Server Monitoring Best Practices: Keeping Your C++ App and MySQL Clusters Alive on DigitalOcean
Proactive C++ Application Health Checks
For a C++ application running on DigitalOcean, robust health checking is paramount. Beyond simple process existence, we need to verify internal state and responsiveness. A common pattern is to expose an HTTP endpoint that the application itself serves, which can be polled by an external monitoring system. This endpoint should perform critical internal checks.

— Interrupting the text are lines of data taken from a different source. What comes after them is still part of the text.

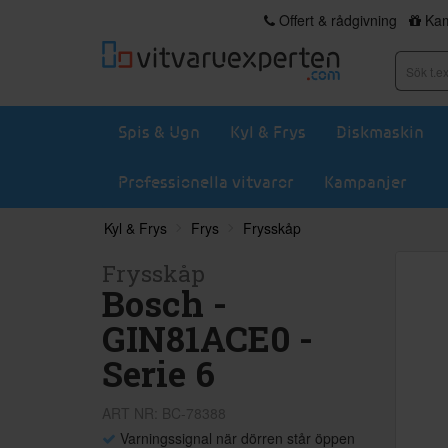
Offert & rådgivning
Kam
Spis & Ugn
Kyl & Frys
Diskmaskin
Professionella vitvaror
Kampanjer
Kyl & Frys
Frys
Frysskåp
Frysskåp
Bosch -
GIN81ACE0 -
Serie 6
ART NR: BC-78388
Varningssignal när dörren står öppen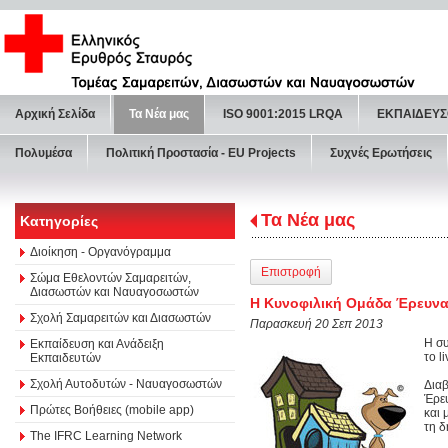
Αρχική Σελίδα
Τα Νέα μας
ISO 9001:2015 LRQA
ΕΚΠΑΙΔΕΥΣ
Πολυμέσα
Πολιτική Προστασία - ΕU Projects
Συχνές Ερωτήσεις
Τα Νέα μας
Κατηγορίες
Διοίκηση - Οργανόγραμμα
Επιστροφή
Σώμα Εθελοντών Σαμαρειτών,
Διασωστών και Ναυαγοσωστών
Η Κυνοφιλική Ομάδα Έρευνας
Σχολή Σαμαρειτών και Διασωστών
Παρασκευή 20 Σεπ 2013
Η συ
Εκπαίδευση και Ανάδειξη
το l
Εκπαιδευτών
Σχολή Αυτοδυτών - Ναυαγοσωστών
Δια
Έρευ
Πρώτες Βοήθειες (mobile app)
και 
τη δ
The IFRC Learning Network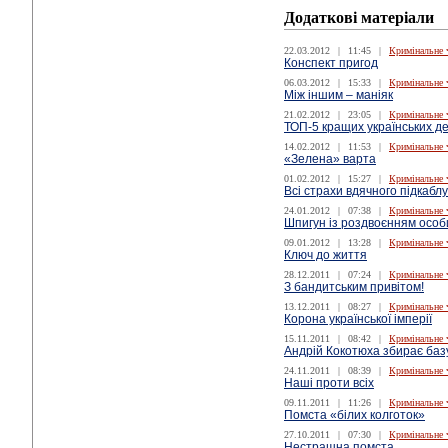
Додаткові матеріали
22.03.2012
|
11:45
|
Кримінальне 
Конспект пригод
06.03.2012
|
15:33
|
Кримінальне 
Між іншим – маніяк
21.02.2012
|
23:05
|
Кримінальне 
ТОП-5 кращих українських де
14.02.2012
|
11:53
|
Кримінальне 
«Зелена» варта
01.02.2012
|
15:27
|
Кримінальне 
Всі страхи вдячного підкабл
24.01.2012
|
07:38
|
Кримінальне 
Шпигун із роздвоєнням особ
09.01.2012
|
13:28
|
Кримінальне 
Ключ до життя
28.12.2011
|
07:24
|
Кримінальне 
З бандитським привітом!
13.12.2011
|
08:27
|
Кримінальне 
Корона української імперії
15.11.2011
|
08:42
|
Кримінальне 
Андрій Кокотюха збирає базу
24.11.2011
|
08:39
|
Кримінальне 
Наші проти всіх
09.11.2011
|
11:26
|
Кримінальне 
Помста «білих колготок»
27.10.2011
|
07:30
|
Кримінальне 
Нестрашна помста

Consider a C++ application that manages a connection pool to MySQL. The health check endpoint should not only confirm the application process is running but also validate the health of its critical dependencies, like the MySQL connection pool. Here’s a conceptual outline of how such an endpoint might be implemented using a lightweight HTTP server library like cpp-httplib.
Implementing a Health Check Endpoint
The health check endpoint, typically exposed on a dedicated port (e.g., 8080), should return a 200 OK status for healthy states and a non-2xx status code (e.g., 503 Service Unavailable) for unhealthy states. The response body can contain detailed JSON diagnostics.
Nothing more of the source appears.